Data records
+ + + + +

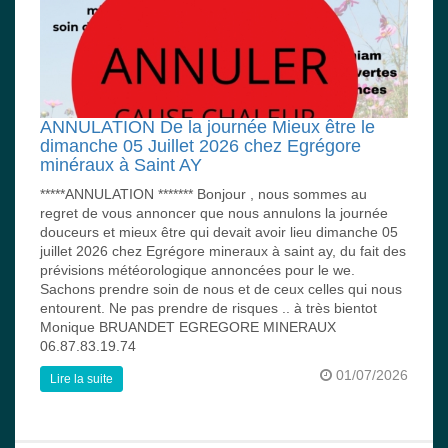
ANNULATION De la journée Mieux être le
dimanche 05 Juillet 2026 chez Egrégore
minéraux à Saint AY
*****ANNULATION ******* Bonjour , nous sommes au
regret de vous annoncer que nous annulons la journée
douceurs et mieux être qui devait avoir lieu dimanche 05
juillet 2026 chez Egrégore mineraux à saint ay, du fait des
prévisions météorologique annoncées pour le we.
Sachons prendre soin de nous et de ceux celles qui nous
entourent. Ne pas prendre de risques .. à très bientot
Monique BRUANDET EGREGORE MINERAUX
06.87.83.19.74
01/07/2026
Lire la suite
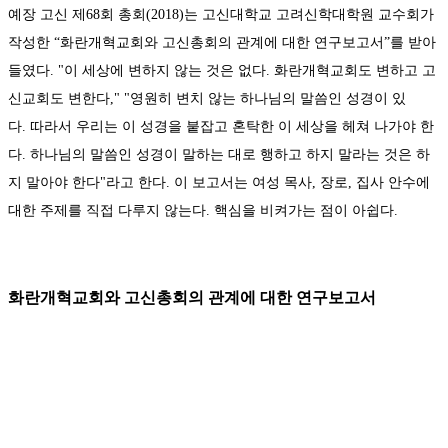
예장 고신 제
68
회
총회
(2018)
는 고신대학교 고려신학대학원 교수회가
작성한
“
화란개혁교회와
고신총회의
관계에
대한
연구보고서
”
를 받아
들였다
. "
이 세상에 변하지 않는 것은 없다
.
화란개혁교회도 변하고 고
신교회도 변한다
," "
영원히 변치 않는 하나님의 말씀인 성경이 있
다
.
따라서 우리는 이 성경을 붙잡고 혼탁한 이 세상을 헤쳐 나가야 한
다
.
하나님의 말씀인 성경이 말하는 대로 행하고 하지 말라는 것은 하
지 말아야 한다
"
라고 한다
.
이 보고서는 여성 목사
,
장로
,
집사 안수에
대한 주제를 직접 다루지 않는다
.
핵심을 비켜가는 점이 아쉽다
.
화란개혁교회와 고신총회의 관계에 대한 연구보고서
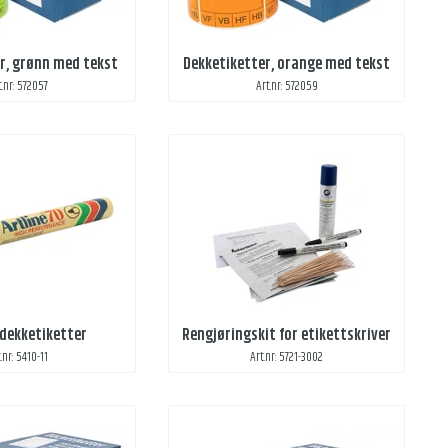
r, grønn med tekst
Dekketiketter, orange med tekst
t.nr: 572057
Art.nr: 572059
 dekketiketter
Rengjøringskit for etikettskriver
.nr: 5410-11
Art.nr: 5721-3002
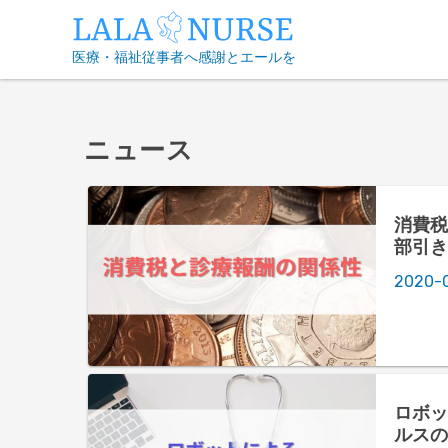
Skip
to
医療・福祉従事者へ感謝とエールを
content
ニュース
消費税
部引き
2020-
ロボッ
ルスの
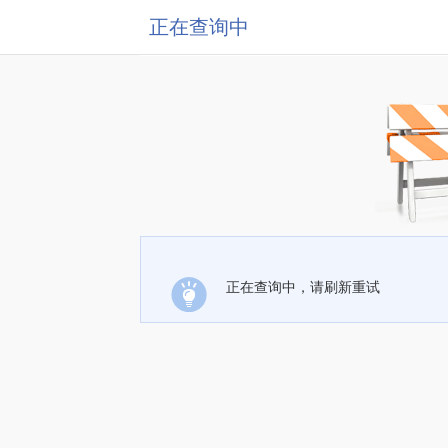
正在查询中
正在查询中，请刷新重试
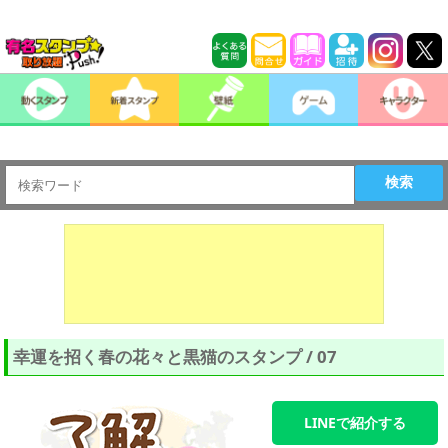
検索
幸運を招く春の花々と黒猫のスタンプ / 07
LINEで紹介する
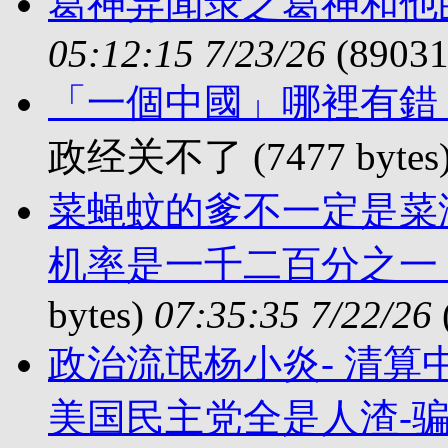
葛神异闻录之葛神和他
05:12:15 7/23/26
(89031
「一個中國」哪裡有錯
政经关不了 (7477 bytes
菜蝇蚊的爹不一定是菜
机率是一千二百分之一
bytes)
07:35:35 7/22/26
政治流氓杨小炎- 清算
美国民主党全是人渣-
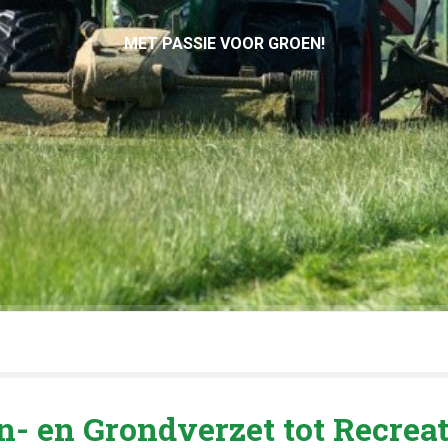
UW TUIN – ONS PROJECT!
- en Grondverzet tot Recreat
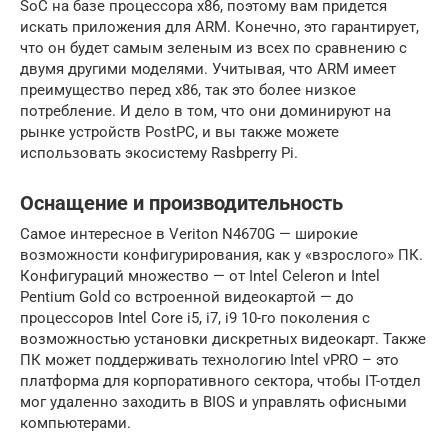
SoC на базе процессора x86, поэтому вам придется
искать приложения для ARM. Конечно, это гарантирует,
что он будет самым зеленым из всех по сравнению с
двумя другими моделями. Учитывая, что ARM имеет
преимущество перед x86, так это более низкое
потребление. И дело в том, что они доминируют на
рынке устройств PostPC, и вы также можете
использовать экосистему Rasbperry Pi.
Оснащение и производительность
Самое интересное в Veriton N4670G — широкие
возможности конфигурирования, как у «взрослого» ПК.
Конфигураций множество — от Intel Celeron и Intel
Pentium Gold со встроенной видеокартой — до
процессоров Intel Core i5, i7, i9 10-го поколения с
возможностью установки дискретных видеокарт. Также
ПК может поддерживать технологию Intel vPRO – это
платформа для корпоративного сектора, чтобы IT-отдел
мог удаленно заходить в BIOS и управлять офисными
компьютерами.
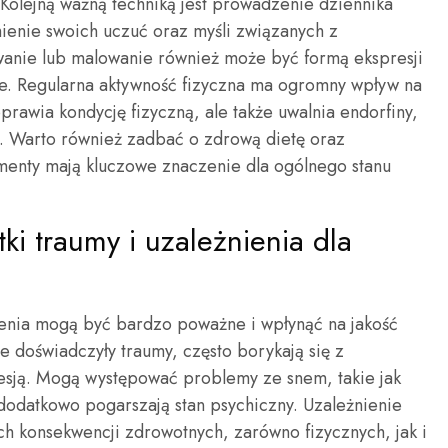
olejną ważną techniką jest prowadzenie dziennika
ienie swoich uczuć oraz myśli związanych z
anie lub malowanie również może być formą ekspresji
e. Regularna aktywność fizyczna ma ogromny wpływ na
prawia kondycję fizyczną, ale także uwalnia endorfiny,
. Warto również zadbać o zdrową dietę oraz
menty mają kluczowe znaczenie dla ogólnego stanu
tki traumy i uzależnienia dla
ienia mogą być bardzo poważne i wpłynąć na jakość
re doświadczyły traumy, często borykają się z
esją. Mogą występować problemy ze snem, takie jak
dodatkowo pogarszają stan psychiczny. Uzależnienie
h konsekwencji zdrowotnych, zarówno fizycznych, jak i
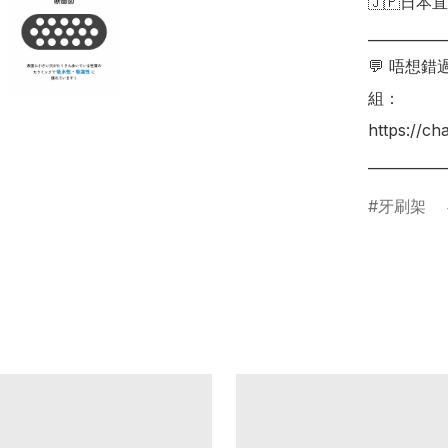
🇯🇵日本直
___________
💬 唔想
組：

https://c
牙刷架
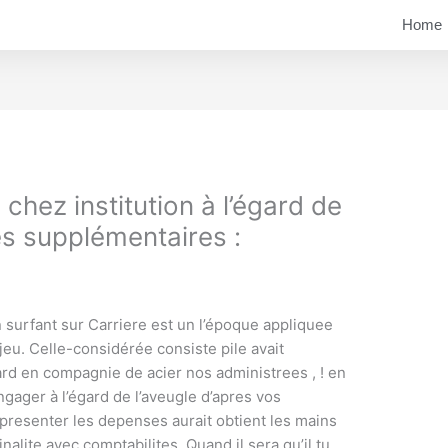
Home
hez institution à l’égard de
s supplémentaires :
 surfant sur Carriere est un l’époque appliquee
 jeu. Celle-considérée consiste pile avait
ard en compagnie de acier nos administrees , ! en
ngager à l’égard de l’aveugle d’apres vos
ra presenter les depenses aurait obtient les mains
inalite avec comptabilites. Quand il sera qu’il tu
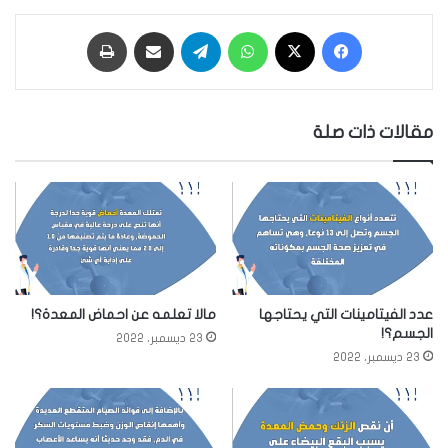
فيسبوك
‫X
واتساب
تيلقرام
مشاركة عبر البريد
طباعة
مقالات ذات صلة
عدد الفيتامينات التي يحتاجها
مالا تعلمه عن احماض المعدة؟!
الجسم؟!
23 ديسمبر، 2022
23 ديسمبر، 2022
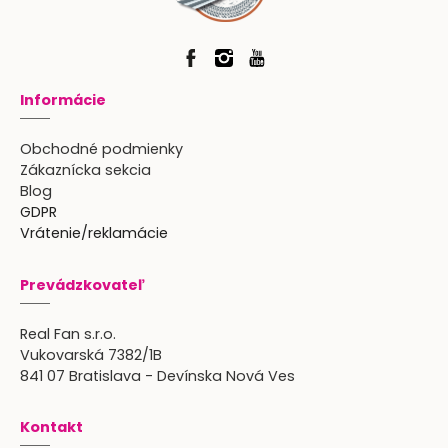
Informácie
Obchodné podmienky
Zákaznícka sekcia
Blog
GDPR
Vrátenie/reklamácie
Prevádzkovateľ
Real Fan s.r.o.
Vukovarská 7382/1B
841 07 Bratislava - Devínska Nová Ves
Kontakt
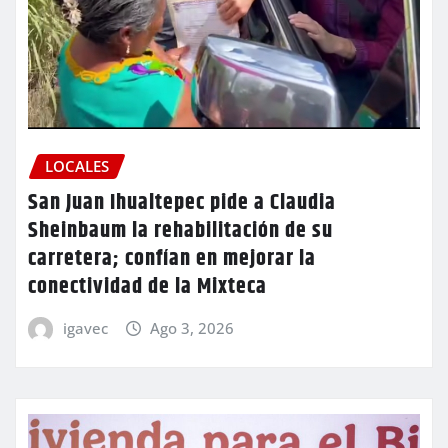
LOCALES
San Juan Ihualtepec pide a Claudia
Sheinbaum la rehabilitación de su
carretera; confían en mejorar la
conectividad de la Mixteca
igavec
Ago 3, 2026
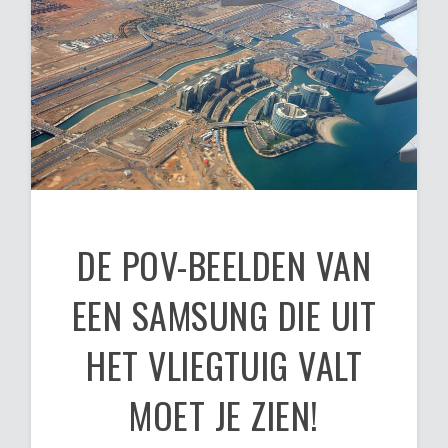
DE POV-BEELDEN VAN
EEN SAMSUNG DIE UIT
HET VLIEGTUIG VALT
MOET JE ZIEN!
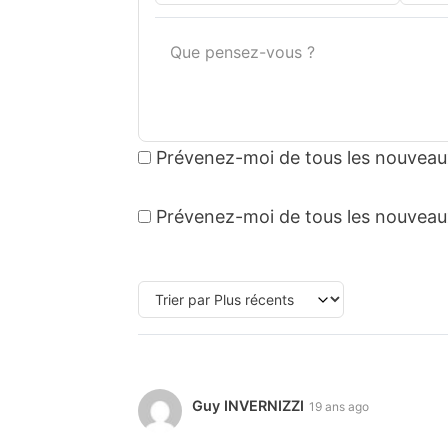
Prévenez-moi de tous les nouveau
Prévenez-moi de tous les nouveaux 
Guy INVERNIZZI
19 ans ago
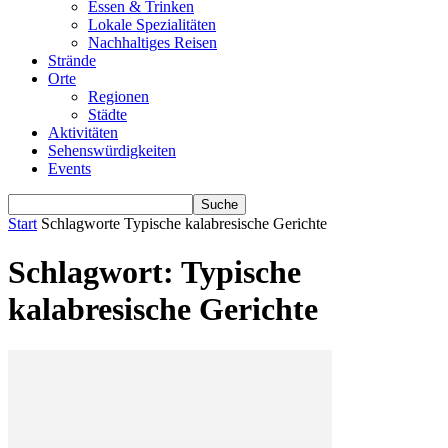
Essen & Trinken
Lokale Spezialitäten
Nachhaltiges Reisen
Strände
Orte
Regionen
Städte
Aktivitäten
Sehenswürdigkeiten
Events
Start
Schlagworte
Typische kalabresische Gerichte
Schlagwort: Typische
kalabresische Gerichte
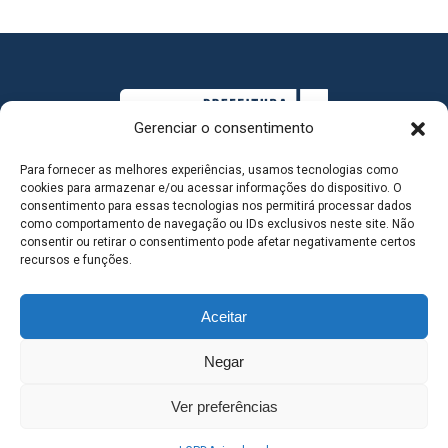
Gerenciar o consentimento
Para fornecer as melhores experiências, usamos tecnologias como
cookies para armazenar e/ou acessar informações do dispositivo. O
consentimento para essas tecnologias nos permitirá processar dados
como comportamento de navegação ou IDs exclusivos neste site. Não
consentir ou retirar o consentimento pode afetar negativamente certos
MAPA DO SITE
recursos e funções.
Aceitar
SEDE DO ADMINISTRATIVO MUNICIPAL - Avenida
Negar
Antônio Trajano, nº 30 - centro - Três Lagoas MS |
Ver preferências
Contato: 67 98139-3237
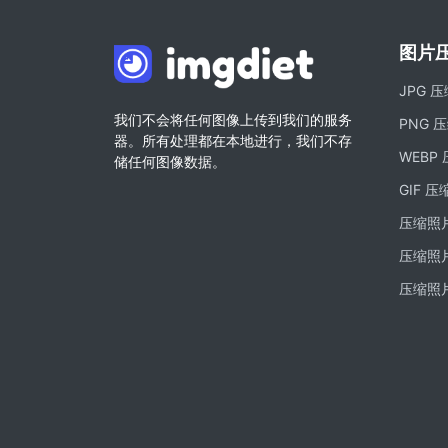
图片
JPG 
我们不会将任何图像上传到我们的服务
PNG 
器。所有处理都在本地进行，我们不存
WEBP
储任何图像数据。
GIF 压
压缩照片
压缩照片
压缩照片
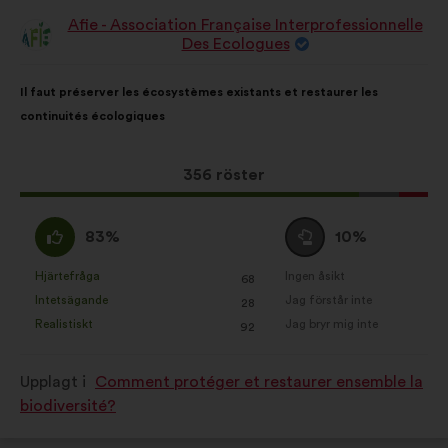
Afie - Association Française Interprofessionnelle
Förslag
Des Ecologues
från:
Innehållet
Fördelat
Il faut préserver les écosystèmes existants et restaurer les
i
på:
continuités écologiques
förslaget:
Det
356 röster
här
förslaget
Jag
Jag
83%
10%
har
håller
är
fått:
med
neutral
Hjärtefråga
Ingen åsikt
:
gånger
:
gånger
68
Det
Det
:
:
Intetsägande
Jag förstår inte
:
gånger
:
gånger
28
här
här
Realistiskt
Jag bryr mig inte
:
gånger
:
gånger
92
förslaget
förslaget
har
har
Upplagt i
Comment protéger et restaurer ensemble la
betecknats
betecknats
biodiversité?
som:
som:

+ + + + +

# Problem to work on
Some of the data mentions "kalabresische". Copy every line where it does.

# Exercise response
Typische kalabresische Gerichte
kalabresische Gerichte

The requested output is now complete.